Affluent children, on the other hand, revealed the greatest tendency toward uncertainty when facing moral dilemmas. Affluent high-school juniors and seniors were three times more likely than other young people, for example, not to know what to do when presented with a drink at a party. And 44 percent of the affluent respondents said they did not know what advice they would give to a pregnant friend, compared with 32 percent over all.

"One possible surmise from this evidence," the study suggests, "is that wealth is a generator of options, moral as well as social and economic, but that such options engender ambiguity and uncertainty as much as freedom."

Gender Distinctions

The study also noted significant differences related to gender. Girls, for example, were much more sexually restrained than boys, being half as likely to have sex in a long-term relationship and twice as likely to resist petting on a third date.

Girls also were more likely to be honest, more committed to public service, and more likely to choose personal satisfaction as a chief criterion in selecting a job. Boys were more likely to choose financial gain.

Boys, however, were twice as likely as girls to agree with the statement, accepted by 8 percent of respondents over all, that "suicide is all right, because a person has a right to do whatever he wants with himself."

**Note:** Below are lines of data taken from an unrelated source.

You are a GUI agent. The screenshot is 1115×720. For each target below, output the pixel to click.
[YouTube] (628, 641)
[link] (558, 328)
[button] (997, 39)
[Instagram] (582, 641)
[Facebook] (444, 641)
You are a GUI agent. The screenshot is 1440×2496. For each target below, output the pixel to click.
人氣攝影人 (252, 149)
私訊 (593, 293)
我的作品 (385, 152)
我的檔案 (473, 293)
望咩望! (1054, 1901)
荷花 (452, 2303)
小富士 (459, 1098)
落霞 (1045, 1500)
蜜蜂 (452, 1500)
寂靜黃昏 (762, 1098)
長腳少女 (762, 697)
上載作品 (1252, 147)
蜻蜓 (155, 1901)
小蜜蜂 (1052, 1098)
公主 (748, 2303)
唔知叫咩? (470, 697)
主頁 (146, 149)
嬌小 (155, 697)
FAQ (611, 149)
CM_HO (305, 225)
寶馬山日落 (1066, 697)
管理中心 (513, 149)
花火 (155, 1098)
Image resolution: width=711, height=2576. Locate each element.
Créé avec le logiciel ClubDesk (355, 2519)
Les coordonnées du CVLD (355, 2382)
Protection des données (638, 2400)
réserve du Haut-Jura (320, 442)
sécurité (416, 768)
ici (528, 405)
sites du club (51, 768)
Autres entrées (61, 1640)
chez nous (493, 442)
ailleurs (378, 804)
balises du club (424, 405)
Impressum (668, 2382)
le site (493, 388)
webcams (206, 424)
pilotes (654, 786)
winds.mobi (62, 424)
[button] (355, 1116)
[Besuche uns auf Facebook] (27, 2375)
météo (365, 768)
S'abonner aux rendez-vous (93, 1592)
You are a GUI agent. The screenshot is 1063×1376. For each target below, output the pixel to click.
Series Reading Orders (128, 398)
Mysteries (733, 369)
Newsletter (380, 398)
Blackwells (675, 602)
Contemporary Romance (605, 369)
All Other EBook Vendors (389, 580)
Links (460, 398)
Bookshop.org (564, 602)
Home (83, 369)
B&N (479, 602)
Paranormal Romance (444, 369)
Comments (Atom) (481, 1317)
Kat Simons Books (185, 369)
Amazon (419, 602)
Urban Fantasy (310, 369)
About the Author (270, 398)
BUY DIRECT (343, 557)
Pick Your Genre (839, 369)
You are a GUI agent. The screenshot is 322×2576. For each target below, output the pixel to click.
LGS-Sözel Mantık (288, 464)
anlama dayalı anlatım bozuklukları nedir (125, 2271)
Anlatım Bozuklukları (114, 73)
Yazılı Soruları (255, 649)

Other significant findings included the following:

  • Problems children were most concerned with were not the same as those adults view as critical for them, such as teenage pregnancy, suicide, and school violence. Instead, most cited worries and pressures related to fulfilling the expectations of adults, with 60 percent to 80 percent citing pressure to obey parents and teachers, to get good grades, to prepare for the future, and to earn money.
  • Children have confidence in the ability of social institutions to solve America's problems. Ninety-two percent expressed confidence in the family, 89 in education, and 85 in government. The areas gaining least confidence were business and the press.
  • Children's sense of public responsibility was high--86 percent said they would vote in every election and 76 percent said they would give regularly to charity.
  • Commitment to military or voluntary service was substantially lower than commitment to other civic responsibilities. Nineteen percent said they would not fight for their country under any circumstances, and 60 percent were unwilling to volunteer for national service of any kind for a year.
  • Most children were family-oriented and not work-oriented, with 35 percent choosing "getting married and having a good family" as their most important personal aspiration, while 13 percent chose "making money'' and 6 percent chose "meaningful work."